Когда Альбер беседовал с Ансена на такие темы, он чувствовал, как его убеждения, доселе весьма неопределенные, столкнувшись с аргументами Ансена, крепли и обретали вдруг непоколебимую уверенность. Но сегодня вечером он торопился поскорее закончить разговор и поэтому сказал небрежно, глядя на часы за креслом Ансена:
— Вот ты говоришь — истина. А разве на самом деле речь идет об истине, даже для тебя? Это скорее просто волеизъявление.
— Ладно, допустим, ты веришь в жизнь, — сказал Ансена, не поворачивая головы в сторону Альбера. — Вернемся к этой теме лет через пять-шесть. В один прекрасный день то, что нравится тебе сейчас, больше не будет тебя интересовать, а люди тебе прискучат. Затем наступит другой день, когда тебе покажется, что твое прошлое и твоя жалкая любовь к жизни вообще никогда и не существовали. Со всех сторон тебя окружит небытие, и на смертном одре тебе, возможно, придется осознать, каким обманом было твое существование. Так вот! Если и есть такая идея, которая не утрачивает своей сути и не исчезает на этом переходе от жизни к смерти, то только она одна-единственная и важна в человеке, причем уже с этой вот минуты.
Он заметил Берту, тихо взявшую стакан с подноса, и улыбнулся, глядя на нее, как бы извиняясь за столь серьезный разговор; однако, когда она ставила стакан возле него, она выглядела очень сосредоточенной и, казалось, полностью была поглощена их беседой.
— Ансена — симпатичный человек, — сказала Берта, задумчиво остановившись посреди спальни.
Альбер закрыл окно, упал в шезлонг и вытянулся в нем, закрыв глаза.
Берта перед зеркалом распускала волосы; машинально, как она делала каждый вечер перед сном, Берта протянула руку к металлической вазочке, и в нее одна за другой со звоном полетели шпильки. Вдруг она пристально посмотрела в глаза своему отражению и словно сквозь какой-то туманный вихрь увидела себя одновременно ребенком и старухой.

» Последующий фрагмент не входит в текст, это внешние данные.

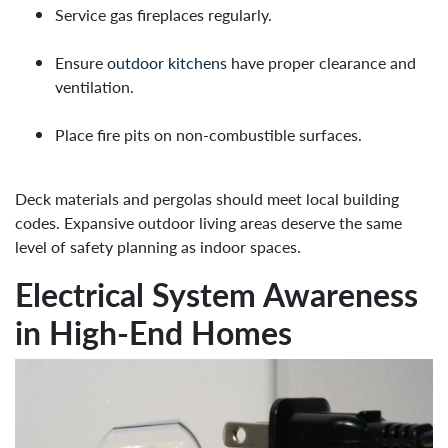
Service gas fireplaces regularly.
Ensure
outdoor kitchens
have proper clearance and
ventilation.
Place fire pits on non-combustible surfaces.
Deck materials and pergolas should meet local building
codes. Expansive outdoor living areas deserve the same
level of safety planning as indoor spaces.
Electrical System Awareness
in High-End Homes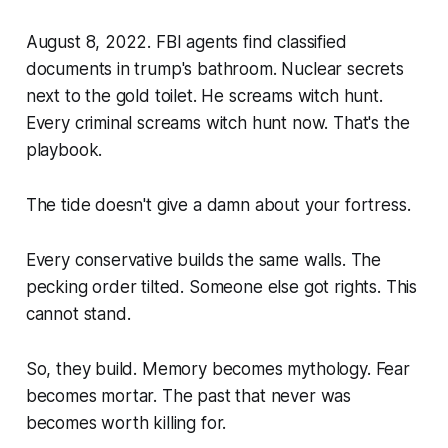
August 8, 2022. FBI agents find classified
documents in trump's bathroom. Nuclear secrets
next to the gold toilet. He screams witch hunt.
Every criminal screams witch hunt now. That's the
playbook.
The tide doesn't give a damn about your fortress.
Every conservative builds the same walls. The
pecking order tilted. Someone else got rights. This
cannot stand.
So, they build. Memory becomes mythology. Fear
becomes mortar. The past that never was
becomes worth killing for.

— Знаешь, бывает, вдруг задумаешься о жизни, и так закружится голова, — сказала она, обратив к Альберу лицо, обрамленное распущенными волосами, которые придавали странное детское выражение ее уже вполне определившимся чертам.

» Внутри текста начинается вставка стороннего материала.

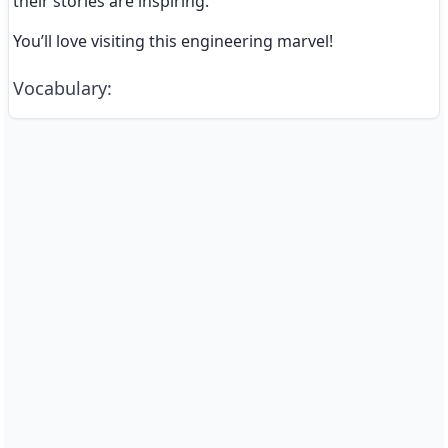
their stories are inspiring.
You’ll love visiting this engineering marvel!
Vocabulary
:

Альбер выпрямился в шезлонге и, нагнувшись, принялся расшнуровывать туфли.
— Вот ты, ты никогда не думаешь о жизни, — сказала Берта. — Я хочу сказать, о ее глубинах, о смерти. Мужчины называют жизнью все то, что заполняет их день: дела, слова. Если бы ты знал, какими пустяками занят день женщины!
Она замолчала и села на край кровати:
— Иногда я чувствую, что мне нужна книга. Такая, в которую можно было бы всегда заглядывать и которую можно было бы читать вечно.
— Ну, книгу-то можно найти. Я приносил, и не одну.
— Да нет. Мне нужна такая книга, которая рассказывала бы обо мне.
— Ну, тогда нужно поискать кого-нибудь из моралистов.
Бесшумно ступая в одних носках, Альбер прошел в гостиную, зажег свет. Стоя возле книжного шкафа, пробежал глазами по длинному ряду заглавий и отверг их одно за другим. Наконец вытащил наобум какой-то том. Потушил свет и ощупью нашел дверную ручку.